La réforme globale des retraites sera une priorité, promet El Otmani
Saâdeddine El Otmani promet de réunir la commission nationale chargée de la réforme des régimes de retraite, afin de tracer la feuille de route de cette réforme. Une réunion annoncée dans les 100 premiers jours du gouvernement,
Dans sa première sortie télévisée, le nouveau chef de gouvernement Saâdeddine El Otmani est revenu sur la problématique de la réforme du régime des retraites. Il a affirmé que la question figure dans la feuille de route des 100 premiers jours de son gouvernement.
"Cette feuille de route sera prête le 4 mai. Nous commencerons par réunir la commission nationale chargée de la réforme des régimes de retraite", a-t-il annoncé.
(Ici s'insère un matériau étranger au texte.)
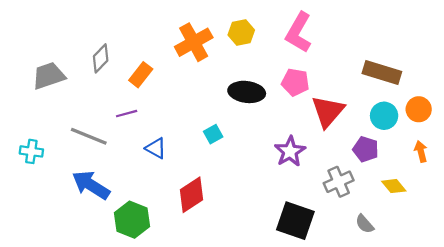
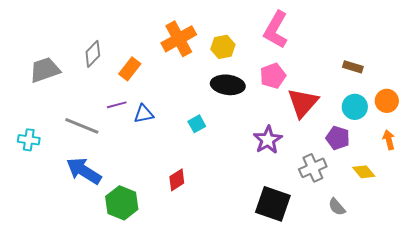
yellow hexagon: (241, 32) -> (223, 47), moved
brown rectangle: (382, 72) -> (353, 67), size x0.6
pink pentagon: (295, 82) -> (273, 76), turned -30
blue triangle: (156, 148) -> (144, 114), moved, turned -40
red diamond: (191, 195) -> (177, 180), size x0.7

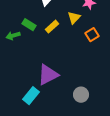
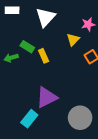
yellow rectangle: (52, 27) -> (44, 56), moved, turned -72
gray circle: (81, 95) -> (80, 118), size x1.5

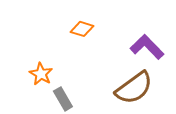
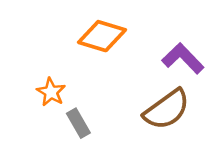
orange diamond: (82, 29) -> (102, 36), size x1.6

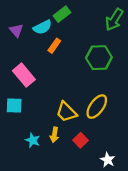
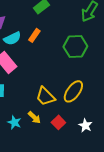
cyan semicircle: (42, 27) -> (12, 38), moved
yellow arrow: (54, 135) -> (34, 117), turned -56
white star: (108, 160) -> (85, 125), moved

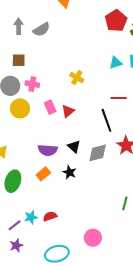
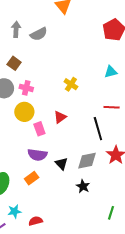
brown square: (19, 60) -> (14, 63), turned 32
pink rectangle: (50, 107) -> (39, 129), moved
yellow circle: (20, 108) -> (24, 112), moved
black triangle: (74, 147) -> (62, 164), moved
black star: (69, 172) -> (83, 186), moved
cyan star: (31, 217) -> (15, 211), moved

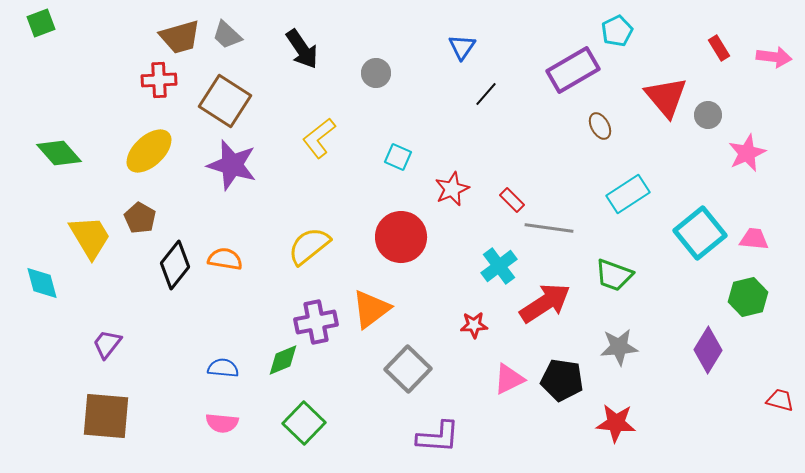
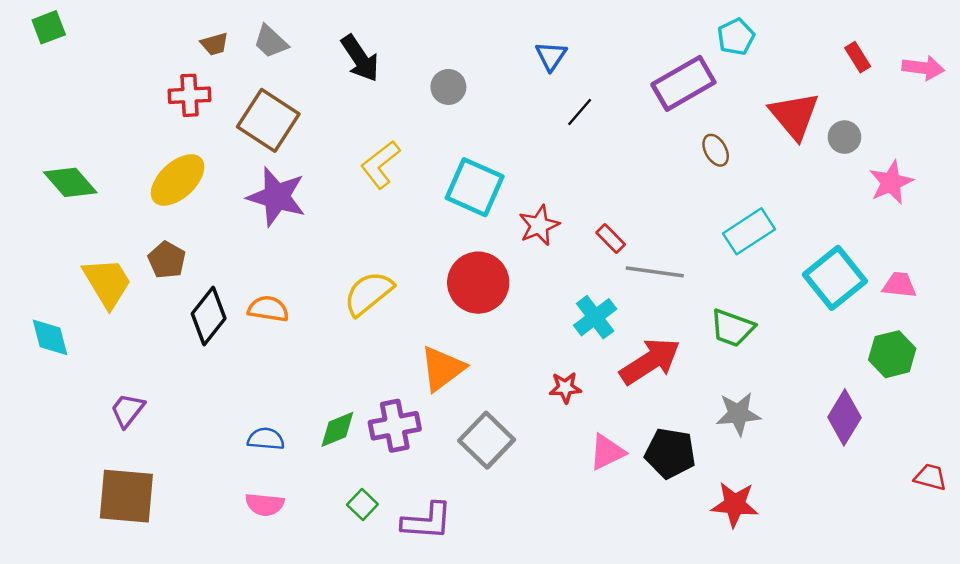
brown trapezoid: (180, 37) -> (215, 44), size x0.6
cyan square: (398, 157) -> (475, 187), size x1.8
purple cross: (316, 322) -> (395, 426), moved
green square: (304, 423) -> (362, 504), size x0.6
purple L-shape: (438, 437) -> (427, 521), moved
L’objectif de cette commission commission est de passer de la réforme partielle du régime, axée sur celui des pensions civiles, vers une refonte plus globale. Une réforme dont les contours demeurent vagues et dénués de précisions.
"Une fois la commission réunie, nous allons, en premier lieu, déterminer les grandes orientations ainsi que la méthodologie de cette réforme", a-t-il affirmé.
Par ailleurs, le chef du gouvernement affirme que la réforme du régime des pensions civiles, lancée en septembre dernier malgré sa contestation par l’opposition parlementaire, restera sans modifications. Cette réforme apportait des dispositions telles que l’augmentation des cotisations salariales, se traduisant par des prélèvements supplémentaires sur les salaires.
"La loi sur la réforme du régime des pensions civiles a été approuvée et publiée, elle doit donc être appliquée par le nouveau gouvernement. Nous ne pouvons pas arrêter son application", ajoute M. El Otmani.
Cette première étape étant franchie, le chef de gouvernement affirme que le plus urgent à ce stade est l’accélération de la mise en place d’une feuille de route qui fournirait les grands traits de la réforme du régime des retraites.
Saâdeddine El Otmani ne livre toutefois pas de deadline quant à cette réforme: "Nous ne pourrons déterminer de date butoir qu’une fois la commission réunie", indique-t-il.
D’une autre part, le chef du gouvernement affirme que les recommandations fournies par la commission d’enquête parlementaire sur la Caisse marocaine des retraites, seront étudiées par la commission nationale chargée de la réforme des retraites afin d'évaluer leur faisabilité.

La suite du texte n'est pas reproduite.